** Opening GIVEN ENTRIES block **
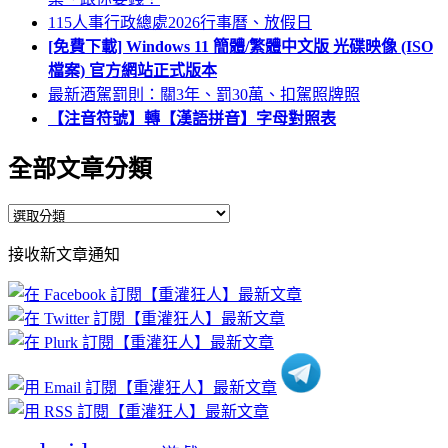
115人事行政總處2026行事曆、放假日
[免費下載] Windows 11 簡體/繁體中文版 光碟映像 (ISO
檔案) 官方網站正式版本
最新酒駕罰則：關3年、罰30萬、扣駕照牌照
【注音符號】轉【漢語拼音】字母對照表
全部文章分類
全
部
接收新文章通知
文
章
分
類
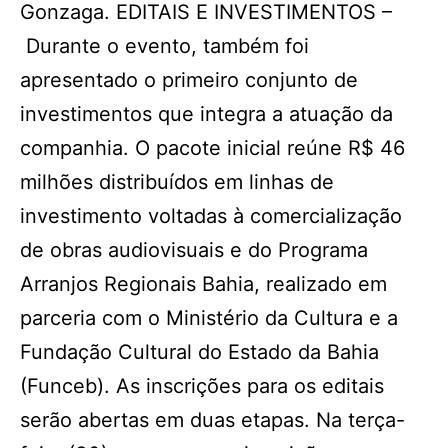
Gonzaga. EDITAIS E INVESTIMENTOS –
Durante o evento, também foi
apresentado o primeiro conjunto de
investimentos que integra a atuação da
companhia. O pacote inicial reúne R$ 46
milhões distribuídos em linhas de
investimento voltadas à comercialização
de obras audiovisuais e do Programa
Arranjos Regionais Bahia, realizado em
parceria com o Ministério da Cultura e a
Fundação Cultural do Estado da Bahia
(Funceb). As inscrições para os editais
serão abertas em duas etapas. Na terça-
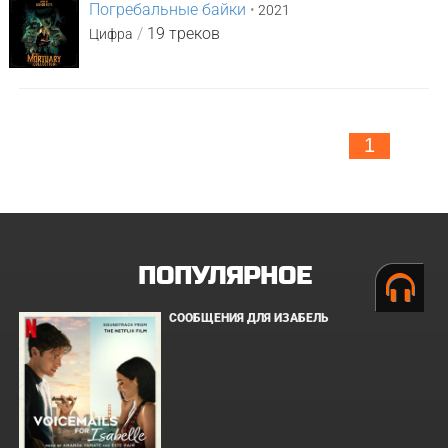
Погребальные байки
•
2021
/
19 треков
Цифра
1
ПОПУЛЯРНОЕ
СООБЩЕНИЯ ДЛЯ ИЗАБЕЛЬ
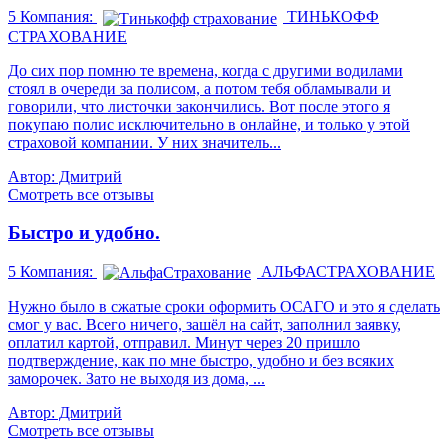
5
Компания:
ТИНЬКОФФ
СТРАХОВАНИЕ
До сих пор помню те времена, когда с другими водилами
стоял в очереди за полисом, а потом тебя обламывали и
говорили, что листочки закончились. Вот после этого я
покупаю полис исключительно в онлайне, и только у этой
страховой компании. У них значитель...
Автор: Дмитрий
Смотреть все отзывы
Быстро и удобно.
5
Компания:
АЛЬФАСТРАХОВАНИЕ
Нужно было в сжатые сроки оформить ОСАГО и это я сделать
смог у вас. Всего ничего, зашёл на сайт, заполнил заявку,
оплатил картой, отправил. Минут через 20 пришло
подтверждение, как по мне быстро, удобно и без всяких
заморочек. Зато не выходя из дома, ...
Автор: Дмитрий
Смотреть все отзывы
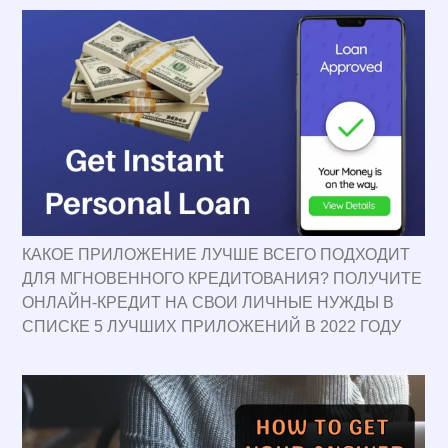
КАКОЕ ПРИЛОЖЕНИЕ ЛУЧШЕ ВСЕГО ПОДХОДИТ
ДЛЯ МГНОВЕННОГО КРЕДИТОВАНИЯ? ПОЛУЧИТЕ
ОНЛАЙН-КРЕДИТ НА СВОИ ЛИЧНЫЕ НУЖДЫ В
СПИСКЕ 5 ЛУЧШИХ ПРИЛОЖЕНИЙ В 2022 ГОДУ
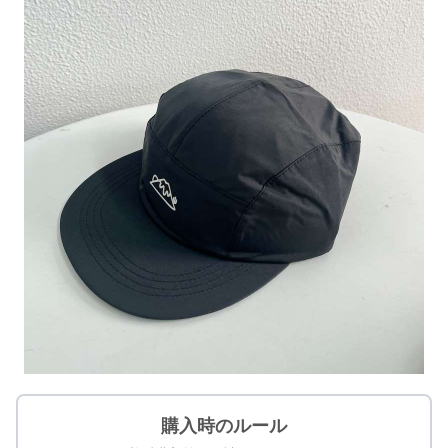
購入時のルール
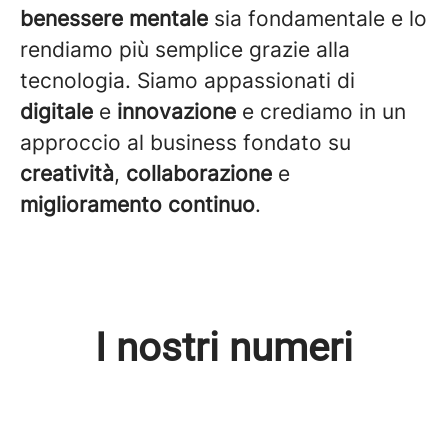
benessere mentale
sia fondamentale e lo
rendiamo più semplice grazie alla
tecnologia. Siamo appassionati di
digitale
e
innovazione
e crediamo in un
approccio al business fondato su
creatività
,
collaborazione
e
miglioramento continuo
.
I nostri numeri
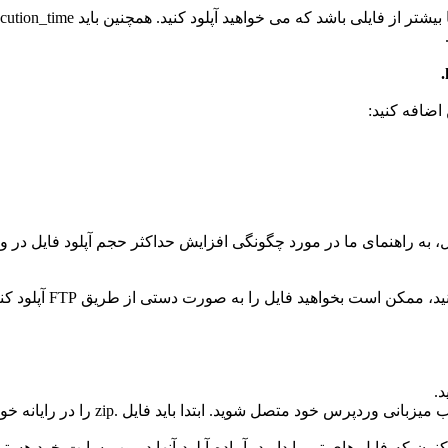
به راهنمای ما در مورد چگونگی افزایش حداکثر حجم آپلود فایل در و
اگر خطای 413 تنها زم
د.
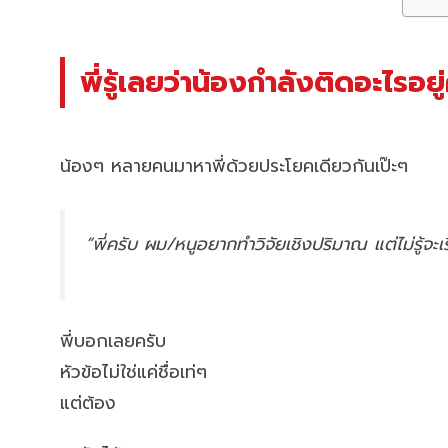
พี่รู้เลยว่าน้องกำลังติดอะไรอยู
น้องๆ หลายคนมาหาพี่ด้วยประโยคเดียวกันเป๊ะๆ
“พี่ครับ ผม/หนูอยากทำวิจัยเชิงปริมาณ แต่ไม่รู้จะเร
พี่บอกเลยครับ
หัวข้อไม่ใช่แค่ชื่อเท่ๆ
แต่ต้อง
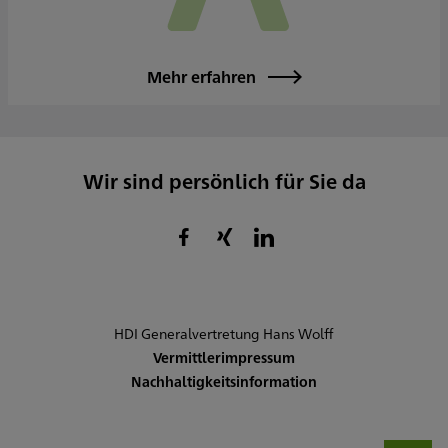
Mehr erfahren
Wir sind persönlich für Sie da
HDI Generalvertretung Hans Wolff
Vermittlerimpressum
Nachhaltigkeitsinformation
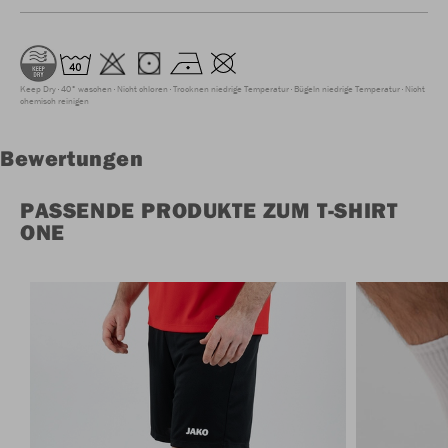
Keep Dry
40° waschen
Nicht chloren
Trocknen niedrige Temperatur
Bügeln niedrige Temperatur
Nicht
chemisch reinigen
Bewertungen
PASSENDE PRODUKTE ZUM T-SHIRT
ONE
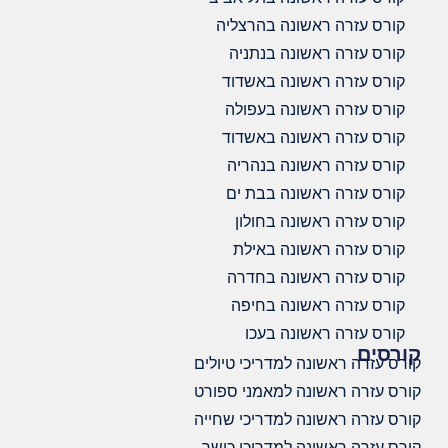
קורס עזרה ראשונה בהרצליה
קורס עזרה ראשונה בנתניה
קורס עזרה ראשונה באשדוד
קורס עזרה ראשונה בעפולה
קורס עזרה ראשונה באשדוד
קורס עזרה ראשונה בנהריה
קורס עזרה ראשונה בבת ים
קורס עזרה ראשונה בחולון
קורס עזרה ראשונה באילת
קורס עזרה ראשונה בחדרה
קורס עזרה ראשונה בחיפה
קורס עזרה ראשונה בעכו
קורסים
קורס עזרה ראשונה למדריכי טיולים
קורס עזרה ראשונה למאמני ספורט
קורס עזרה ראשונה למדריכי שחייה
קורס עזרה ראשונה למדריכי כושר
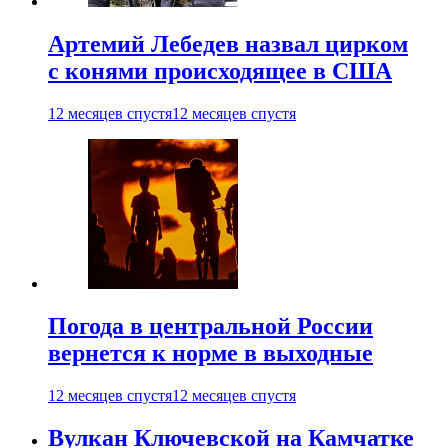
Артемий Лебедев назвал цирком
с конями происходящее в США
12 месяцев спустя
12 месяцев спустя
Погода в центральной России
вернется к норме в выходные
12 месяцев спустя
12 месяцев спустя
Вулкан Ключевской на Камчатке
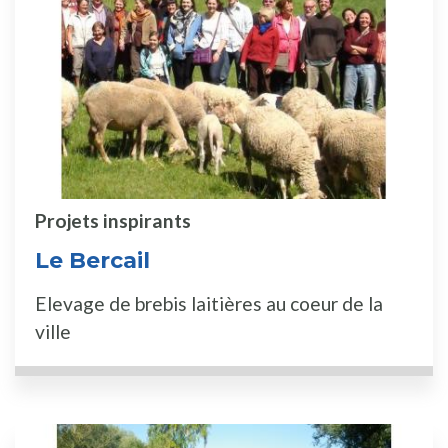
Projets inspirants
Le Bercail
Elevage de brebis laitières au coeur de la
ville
** Closing GIVEN ENTRIES block **
● WORK ITEM:
Would you set down the material exactly as it stands, without the pictures?

● SOLUTION TO THE EXERCISE:
115人事行政總處2026行事曆、放假日
[免費下載] Windows 11 簡體/繁體中文版 光碟映像 (ISO
檔案) 官方網站正式版本
最新酒駕罰則：關3年、罰30萬、扣駕照牌照
【注音符號】轉【漢語拼音】字母對照表
全部文章分類
全
部
接收新文章通知
文
章
分
類
Gonzaga. EDITAIS E INVESTIMENTOS –
Durante o evento, também foi
apresentado o primeiro conjunto de
investimentos que integra a atuação da
companhia. O pacote inicial reúne R$ 46
milhões distribuídos em linhas de
investimento voltadas à comercialização
de obras audiovisuais e do Programa
Arranjos Regionais Bahia, realizado em
parceria com o Ministério da Cultura e a
Fundação Cultural do Estado da Bahia
(Funceb). As inscrições para os editais
serão abertas em duas etapas. Na terça-
Погребальные байки
•
2021
/
19 треков
Цифра
1
ПОПУЛЯРНОЕ
СООБЩЕНИЯ ДЛЯ ИЗАБЕЛЬ
5
Компания:
ТИНЬКОФФ
СТРАХОВАНИЕ
До сих пор помню те времена, когда с другими водилами
стоял в очереди за полисом, а потом тебя обламывали и
говорили, что листочки закончились. Вот после этого я
покупаю полис исключительно в онлайне, и только у этой
страховой компании. У них значитель...
Автор: Дмитрий
Смотреть все отзывы
Быстро и удобно.
5
Компания:
АЛЬФАСТРАХОВАНИЕ
Нужно было в сжатые сроки оформить ОСАГО и это я сделать
смог у вас. Всего ничего, зашёл на сайт, заполнил заявку,
оплатил картой, отправил. Минут через 20 пришло
подтверждение, как по мне быстро, удобно и без всяких
заморочек. Зато не выходя из дома, ...
Автор: Дмитрий
Смотреть все отзывы
КАКОЕ ПРИЛОЖЕНИЕ ЛУЧШЕ ВСЕГО ПОДХОДИТ
ДЛЯ МГНОВЕННОГО КРЕДИТОВАНИЯ? ПОЛУЧИТЕ
ОНЛАЙН-КРЕДИТ НА СВОИ ЛИЧНЫЕ НУЖДЫ В
СПИСКЕ 5 ЛУЧШИХ ПРИЛОЖЕНИЙ В 2022 ГОДУ
購入時のルール
benessere mentale
sia fondamentale e lo
rendiamo più semplice grazie alla
tecnologia. Siamo appassionati di
digitale
e
innovazione
e crediamo in un
approccio al business fondato su
creatività
,
collaborazione
e
miglioramento continuo
.
I nostri numeri
به راهنمای ما در مورد چگونگی افزایش حداکثر حجم آپلود فایل در و
اگر خطای 413 تنها زم
د.
พี่รู้เลยว่าน้องกำลังติดอะไรอยู
น้องๆ หลายคนมาหาพี่ด้วยประโยคเดียวกันเป๊ะๆ
“พี่ครับ ผม/หนูอยากทำวิจัยเชิงปริมาณ แต่ไม่รู้จะเร
พี่บอกเลยครับ
หัวข้อไม่ใช่แค่ชื่อเท่ๆ
แต่ต้อง
Mehr erfahren
Wir sind persönlich für Sie da
HDI Generalvertretung Hans Wolff
Vermittlerimpressum
Nachhaltigkeitsinformation
Keep Dry
40° waschen
Nicht chloren
Trocknen niedrige Temperatur
Bügeln niedrige Temperatur
Nicht
chemisch reinigen
Bewertungen
PASSENDE PRODUKTE ZUM T-SHIRT
ONE
קורס עזרה ראשונה בהרצליה
קורס עזרה ראשונה בנתניה
קורס עזרה ראשונה באשדוד
קורס עזרה ראשונה בעפולה
קורס עזרה ראשונה באשדוד
קורס עזרה ראשונה בנהריה
קורס עזרה ראשונה בבת ים
קורס עזרה ראשונה בחולון
קורס עזרה ראשונה באילת
קורס עזרה ראשונה בחדרה
קורס עזרה ראשונה בחיפה
קורס עזרה ראשונה בעכו
קורסים
קורס עזרה ראשונה למדריכי טיולים
קורס עזרה ראשונה למאמני ספורט
קורס עזרה ראשונה למדריכי שחייה
קורס עזרה ראשונה למדריכי כושר
Артемий Лебедев назвал цирком
с конями происходящее в США
12 месяцев спустя
12 месяцев спустя
Погода в центральной России
вернется к норме в выходные
12 месяцев спустя
12 месяцев спустя
Вулкан Ключевской на Камчатке
Projets inspirants
Le Bercail
Elevage de brebis laitières au coeur de la
ville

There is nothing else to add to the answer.